Tuesday, 21 May 2019

Bash (Linux) and Powershell (Windows) Scripts to Test File Access to Multiple Locations


Here’s the bash script with 2 example targets:

while true
([ -e /mnt/test1/test1.txt ] && date >> /mnt/LOG/log1.txt || echo "FAILURE")
([ -e /mnt/test2/test2.txt ] && date >> /mnt/LOG/log2.txt || echo "FAILURE")
sleep 1

Save as say fileaccess.sh and run in bash as sh fileacess.sh

In the above example we’re testing access to 2 files, each in a different mount point. Time stamp is log for successes. Failure is echoed to the screen for failure. There’s a wait of 1 second.

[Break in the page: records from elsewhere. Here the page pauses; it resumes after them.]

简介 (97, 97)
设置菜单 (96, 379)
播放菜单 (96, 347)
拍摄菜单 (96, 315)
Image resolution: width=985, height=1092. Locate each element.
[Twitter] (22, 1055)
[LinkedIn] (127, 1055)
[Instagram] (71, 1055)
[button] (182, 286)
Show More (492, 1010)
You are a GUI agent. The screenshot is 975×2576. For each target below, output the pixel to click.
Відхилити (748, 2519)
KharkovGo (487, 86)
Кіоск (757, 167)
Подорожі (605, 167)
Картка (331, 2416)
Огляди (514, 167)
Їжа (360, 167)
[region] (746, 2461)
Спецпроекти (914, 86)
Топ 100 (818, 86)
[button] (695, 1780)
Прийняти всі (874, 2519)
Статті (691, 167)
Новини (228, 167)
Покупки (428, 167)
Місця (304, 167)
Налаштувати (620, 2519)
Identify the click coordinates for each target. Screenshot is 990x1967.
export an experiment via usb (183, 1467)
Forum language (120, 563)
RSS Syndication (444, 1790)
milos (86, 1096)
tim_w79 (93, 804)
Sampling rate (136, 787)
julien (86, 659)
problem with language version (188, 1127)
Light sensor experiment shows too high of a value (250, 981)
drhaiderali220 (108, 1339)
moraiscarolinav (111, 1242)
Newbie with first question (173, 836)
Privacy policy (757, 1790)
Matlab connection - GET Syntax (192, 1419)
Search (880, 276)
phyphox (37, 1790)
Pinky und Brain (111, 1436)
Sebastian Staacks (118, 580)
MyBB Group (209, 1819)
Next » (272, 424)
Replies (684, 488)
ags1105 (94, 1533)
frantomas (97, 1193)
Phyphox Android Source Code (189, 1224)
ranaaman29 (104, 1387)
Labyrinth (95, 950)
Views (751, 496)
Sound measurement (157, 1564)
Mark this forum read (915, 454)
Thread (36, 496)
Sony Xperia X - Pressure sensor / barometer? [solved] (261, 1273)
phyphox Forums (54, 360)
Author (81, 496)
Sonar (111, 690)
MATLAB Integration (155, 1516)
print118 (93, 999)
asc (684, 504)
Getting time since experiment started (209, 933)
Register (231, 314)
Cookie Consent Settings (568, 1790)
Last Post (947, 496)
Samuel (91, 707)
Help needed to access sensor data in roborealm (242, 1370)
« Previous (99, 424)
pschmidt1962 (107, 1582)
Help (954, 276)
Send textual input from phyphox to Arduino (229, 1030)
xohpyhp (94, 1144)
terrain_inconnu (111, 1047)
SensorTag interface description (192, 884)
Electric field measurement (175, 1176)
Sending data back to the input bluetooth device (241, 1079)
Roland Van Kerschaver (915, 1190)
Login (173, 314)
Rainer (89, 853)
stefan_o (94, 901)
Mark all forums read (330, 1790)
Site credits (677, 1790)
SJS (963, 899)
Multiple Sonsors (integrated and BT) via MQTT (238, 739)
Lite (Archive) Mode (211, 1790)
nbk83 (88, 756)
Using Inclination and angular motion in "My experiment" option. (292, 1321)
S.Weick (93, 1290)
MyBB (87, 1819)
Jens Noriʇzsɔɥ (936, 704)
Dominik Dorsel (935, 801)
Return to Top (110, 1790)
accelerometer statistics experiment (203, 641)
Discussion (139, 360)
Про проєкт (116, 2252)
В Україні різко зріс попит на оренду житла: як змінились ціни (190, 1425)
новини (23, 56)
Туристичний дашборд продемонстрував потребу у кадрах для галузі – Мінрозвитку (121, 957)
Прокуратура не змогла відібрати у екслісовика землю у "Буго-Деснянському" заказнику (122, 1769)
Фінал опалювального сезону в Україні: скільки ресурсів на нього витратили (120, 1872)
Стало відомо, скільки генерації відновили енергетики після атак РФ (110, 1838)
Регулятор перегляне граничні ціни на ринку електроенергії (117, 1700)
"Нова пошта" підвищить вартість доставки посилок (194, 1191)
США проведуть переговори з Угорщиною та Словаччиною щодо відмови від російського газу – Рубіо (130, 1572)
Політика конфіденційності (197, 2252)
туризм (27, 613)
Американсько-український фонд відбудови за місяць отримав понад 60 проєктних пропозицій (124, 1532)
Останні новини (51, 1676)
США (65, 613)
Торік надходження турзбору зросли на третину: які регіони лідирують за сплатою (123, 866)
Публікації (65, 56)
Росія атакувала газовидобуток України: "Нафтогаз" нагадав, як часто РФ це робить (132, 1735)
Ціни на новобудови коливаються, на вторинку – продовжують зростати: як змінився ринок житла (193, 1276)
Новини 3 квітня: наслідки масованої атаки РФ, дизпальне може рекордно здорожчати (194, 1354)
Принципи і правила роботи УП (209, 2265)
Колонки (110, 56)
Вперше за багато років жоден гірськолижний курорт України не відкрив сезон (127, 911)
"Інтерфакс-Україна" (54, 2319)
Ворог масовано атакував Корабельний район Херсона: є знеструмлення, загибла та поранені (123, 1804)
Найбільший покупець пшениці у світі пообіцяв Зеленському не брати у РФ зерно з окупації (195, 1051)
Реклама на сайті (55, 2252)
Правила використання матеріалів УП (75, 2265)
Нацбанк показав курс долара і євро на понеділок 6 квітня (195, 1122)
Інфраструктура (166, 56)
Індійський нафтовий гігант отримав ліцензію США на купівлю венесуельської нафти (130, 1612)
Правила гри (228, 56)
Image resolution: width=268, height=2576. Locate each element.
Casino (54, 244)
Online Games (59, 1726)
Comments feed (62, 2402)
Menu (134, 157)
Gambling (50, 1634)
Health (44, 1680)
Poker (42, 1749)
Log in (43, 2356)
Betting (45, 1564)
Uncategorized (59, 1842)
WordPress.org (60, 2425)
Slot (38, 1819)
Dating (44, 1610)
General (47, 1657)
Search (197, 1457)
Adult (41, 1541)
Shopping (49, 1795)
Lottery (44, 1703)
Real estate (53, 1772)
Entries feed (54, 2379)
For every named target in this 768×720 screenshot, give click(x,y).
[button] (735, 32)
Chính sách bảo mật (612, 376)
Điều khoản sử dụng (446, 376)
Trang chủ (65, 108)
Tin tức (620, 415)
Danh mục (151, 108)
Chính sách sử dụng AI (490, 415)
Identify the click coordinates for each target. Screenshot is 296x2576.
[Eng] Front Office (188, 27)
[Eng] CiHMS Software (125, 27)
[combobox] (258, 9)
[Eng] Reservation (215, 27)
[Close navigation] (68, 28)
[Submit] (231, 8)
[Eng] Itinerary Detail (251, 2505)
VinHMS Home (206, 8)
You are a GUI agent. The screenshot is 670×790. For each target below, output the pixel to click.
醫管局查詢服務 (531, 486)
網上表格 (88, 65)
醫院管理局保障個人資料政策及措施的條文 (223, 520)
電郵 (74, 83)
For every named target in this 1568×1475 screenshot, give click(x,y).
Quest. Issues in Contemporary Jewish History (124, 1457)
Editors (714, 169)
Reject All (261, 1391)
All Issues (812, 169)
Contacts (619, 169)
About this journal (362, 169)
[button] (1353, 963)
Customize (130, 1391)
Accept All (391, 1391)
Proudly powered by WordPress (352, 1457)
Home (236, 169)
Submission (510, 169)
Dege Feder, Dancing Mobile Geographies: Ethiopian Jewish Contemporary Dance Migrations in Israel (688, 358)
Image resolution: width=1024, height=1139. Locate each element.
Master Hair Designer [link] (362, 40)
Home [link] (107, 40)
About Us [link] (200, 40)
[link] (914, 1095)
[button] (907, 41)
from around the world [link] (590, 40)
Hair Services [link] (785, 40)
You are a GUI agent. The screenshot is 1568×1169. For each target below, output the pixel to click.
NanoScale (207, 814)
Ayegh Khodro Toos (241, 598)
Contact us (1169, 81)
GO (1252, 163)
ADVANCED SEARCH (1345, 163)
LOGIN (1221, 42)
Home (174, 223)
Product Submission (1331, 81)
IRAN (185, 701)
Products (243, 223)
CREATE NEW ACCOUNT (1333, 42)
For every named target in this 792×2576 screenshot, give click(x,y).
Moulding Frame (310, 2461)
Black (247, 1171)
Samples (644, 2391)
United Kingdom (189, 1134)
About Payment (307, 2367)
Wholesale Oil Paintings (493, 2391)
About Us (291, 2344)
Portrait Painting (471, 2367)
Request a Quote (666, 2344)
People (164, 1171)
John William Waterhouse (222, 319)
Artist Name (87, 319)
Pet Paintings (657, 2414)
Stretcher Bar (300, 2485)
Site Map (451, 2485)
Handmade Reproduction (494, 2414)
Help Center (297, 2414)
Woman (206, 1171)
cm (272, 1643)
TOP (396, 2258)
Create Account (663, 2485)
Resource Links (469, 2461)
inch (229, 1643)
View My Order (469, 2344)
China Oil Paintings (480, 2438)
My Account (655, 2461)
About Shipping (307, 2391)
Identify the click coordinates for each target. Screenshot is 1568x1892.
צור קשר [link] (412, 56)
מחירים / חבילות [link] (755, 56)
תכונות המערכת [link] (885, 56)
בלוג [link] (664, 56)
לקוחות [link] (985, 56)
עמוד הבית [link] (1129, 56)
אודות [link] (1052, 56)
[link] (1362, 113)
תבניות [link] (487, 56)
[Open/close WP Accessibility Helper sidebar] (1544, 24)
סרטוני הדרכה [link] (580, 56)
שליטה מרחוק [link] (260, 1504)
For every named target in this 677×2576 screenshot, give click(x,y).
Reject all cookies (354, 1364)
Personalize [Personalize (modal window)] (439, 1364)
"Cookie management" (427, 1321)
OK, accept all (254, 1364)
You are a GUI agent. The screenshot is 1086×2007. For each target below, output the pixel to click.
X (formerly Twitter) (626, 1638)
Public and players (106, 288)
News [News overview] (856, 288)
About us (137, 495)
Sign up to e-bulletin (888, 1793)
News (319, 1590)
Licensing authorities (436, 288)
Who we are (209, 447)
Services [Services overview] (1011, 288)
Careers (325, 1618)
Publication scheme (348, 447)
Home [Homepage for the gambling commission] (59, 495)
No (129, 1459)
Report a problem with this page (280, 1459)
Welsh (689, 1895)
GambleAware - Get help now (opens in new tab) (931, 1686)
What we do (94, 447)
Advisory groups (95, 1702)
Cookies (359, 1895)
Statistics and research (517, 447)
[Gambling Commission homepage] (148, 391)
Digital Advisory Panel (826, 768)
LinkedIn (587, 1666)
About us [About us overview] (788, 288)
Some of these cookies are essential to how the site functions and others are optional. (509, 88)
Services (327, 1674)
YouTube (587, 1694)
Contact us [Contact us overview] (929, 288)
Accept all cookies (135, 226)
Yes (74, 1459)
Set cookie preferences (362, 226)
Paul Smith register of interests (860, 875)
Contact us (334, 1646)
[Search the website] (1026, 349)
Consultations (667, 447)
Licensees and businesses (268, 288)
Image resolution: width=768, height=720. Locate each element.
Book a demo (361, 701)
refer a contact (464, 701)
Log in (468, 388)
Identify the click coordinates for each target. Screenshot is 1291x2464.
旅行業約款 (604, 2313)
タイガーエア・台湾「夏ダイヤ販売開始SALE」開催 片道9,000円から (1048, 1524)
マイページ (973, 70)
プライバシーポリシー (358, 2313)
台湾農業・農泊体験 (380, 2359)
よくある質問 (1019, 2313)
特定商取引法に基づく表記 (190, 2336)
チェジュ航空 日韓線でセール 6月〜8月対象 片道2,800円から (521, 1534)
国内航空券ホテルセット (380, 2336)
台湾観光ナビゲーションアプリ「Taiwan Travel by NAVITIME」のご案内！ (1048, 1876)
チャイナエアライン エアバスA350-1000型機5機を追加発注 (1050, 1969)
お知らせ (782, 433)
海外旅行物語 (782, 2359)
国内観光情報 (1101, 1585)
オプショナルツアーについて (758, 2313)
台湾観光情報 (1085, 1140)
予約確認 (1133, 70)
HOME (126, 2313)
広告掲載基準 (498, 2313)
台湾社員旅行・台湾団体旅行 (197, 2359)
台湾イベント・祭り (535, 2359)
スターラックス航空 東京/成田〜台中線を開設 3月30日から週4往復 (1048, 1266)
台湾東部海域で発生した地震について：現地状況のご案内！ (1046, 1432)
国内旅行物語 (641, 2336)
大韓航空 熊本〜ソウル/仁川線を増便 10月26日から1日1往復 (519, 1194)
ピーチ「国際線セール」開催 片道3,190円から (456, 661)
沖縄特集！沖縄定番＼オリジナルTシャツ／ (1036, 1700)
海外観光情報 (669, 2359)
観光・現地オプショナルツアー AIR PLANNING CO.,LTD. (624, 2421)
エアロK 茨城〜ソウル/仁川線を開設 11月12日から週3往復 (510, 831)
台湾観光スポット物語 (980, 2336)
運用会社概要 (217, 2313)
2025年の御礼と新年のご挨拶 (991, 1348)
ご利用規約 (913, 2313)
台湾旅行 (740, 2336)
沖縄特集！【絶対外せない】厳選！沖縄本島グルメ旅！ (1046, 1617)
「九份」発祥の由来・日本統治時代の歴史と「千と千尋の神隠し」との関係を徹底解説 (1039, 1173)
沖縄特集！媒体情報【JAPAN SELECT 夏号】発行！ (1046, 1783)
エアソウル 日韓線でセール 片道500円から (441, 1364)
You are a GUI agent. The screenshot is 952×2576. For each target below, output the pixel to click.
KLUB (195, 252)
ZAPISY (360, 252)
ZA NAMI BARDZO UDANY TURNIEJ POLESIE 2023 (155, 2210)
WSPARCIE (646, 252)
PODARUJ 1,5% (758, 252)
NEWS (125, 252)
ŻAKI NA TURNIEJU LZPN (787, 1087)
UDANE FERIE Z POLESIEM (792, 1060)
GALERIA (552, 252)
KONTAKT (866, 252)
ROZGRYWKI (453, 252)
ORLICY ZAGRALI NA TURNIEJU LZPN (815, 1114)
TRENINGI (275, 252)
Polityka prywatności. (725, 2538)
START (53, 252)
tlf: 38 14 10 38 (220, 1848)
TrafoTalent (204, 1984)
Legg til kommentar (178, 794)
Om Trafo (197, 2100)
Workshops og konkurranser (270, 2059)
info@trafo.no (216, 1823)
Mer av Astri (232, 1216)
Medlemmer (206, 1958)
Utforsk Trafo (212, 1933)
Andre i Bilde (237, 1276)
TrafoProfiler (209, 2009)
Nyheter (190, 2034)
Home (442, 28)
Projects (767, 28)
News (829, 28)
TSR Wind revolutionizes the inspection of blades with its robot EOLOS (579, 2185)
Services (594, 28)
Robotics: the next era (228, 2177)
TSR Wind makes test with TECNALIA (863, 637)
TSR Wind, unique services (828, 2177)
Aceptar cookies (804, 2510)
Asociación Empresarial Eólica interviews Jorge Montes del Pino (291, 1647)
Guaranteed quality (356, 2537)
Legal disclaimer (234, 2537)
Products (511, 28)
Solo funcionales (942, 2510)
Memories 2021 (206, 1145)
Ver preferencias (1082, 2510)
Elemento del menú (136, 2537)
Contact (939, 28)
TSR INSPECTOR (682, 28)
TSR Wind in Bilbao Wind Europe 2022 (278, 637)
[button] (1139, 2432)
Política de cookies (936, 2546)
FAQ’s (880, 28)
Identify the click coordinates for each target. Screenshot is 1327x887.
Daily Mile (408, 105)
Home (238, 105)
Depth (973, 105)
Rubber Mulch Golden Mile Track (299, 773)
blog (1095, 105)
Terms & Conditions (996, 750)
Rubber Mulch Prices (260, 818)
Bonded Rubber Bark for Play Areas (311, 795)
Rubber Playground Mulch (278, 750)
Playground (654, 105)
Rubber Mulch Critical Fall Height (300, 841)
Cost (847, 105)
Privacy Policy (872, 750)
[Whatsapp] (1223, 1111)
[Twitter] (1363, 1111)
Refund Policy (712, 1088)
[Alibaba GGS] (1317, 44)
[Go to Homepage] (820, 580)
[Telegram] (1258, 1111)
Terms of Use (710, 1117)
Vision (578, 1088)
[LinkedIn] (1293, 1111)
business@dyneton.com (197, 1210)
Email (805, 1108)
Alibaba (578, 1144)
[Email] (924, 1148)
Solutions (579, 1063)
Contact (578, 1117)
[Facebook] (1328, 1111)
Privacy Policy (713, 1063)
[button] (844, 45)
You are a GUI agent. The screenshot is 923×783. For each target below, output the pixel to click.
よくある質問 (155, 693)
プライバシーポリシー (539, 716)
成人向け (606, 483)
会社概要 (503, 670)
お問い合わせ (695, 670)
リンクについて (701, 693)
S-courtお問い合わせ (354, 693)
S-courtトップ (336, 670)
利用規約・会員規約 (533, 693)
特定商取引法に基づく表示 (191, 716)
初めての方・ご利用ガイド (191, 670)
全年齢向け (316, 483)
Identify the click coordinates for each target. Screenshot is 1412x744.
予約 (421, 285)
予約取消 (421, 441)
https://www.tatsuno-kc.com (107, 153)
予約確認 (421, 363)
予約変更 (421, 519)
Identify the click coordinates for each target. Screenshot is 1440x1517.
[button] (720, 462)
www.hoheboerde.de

It’s possible to do it as a one line to from the bash shell:

while true ; do ([ -e /mnt/test1/test1.txt ] && date >> /mnt/LOG/log1.txt || echo "FAILURE") ; ([ -e /mnt/test2/test2.txt ] && date >> /mnt/LOG/log2.txt || echo "FAILURE"); sleep 1 ; done


Here’s the powershell script with 2 example targets:

"" > C:\LOG\log1.txt
"" > C:\LOG\log2.txt
If (test-path C:\mnt\test1\test1.txt){ [String](date) >> C:\LOG\log1.txt }
else { Write-Host "FAILURE" }
If (test-path C:\mnt\test2\test2.txt){ [String](date) >> C:\LOG\log2.txt }
else { Write-Host "FAILURE" }
sleep 1

Save as say filetester.ps1 and run in powershell .\filetester.ps1

Similarly, you could turn it into a one liner. Or you can just copy and paste it into powershell.


The idea is that you can set up a number of NFS mounts, and/or a number of CIFS shares, and test the availability of file access.